● **TASK DIRECTIONS**: Set down all of the entries word for word, omitting the images they contain.

● **GIVEN RECORDS**:

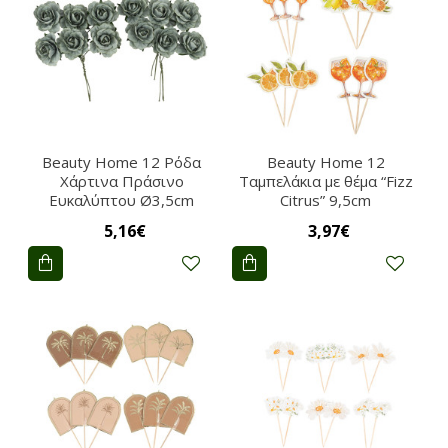
Beauty Home 12 Ρόδα
Beauty Home 12
Χάρτινα Πράσινο
Ταμπελάκια με θέμα “Fizz
Ευκαλύπτου Ø3,5cm
Citrus” 9,5cm
5,16€
3,97€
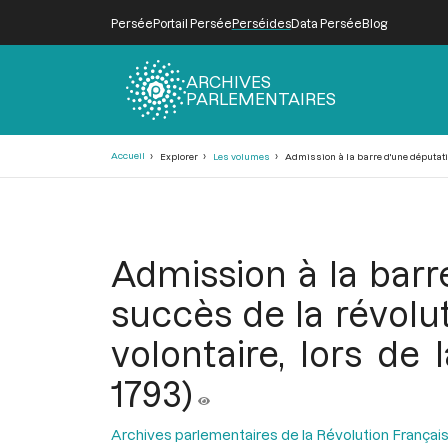
Persée
Portail Persée
Perséides
Data Persée
Blog
ARCHIVES
PARLEMENTAIRES
Fil
Accueil
Explorer
Les volumes
Admission à la barre d'une députation
d'Ariane
Admission à la barr
succès de la révolut
volontaire, lors d
1793)
Archives parlementaires de la Révolution Françai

● **EXERCISE SOLUTION**:
Beauty Home 12 Ρόδα
Beauty Home 12
Χάρτινα Πράσινο
Ταμπελάκια με θέμα “Fizz
Ευκαλύπτου Ø3,5cm
Citrus” 9,5cm
5,16€
3,97€
Persée
Portail Persée
Perséides
Data Persée
Blog
ARCHIVES
PARLEMENTAIRES
Fil
Accueil
Explorer
Les volumes
Admission à la barre d'une députation
d'Ariane
Admission à la barr
succès de la révolut
volontaire, lors d
1793)
Archives parlementaires de la Révolution Françai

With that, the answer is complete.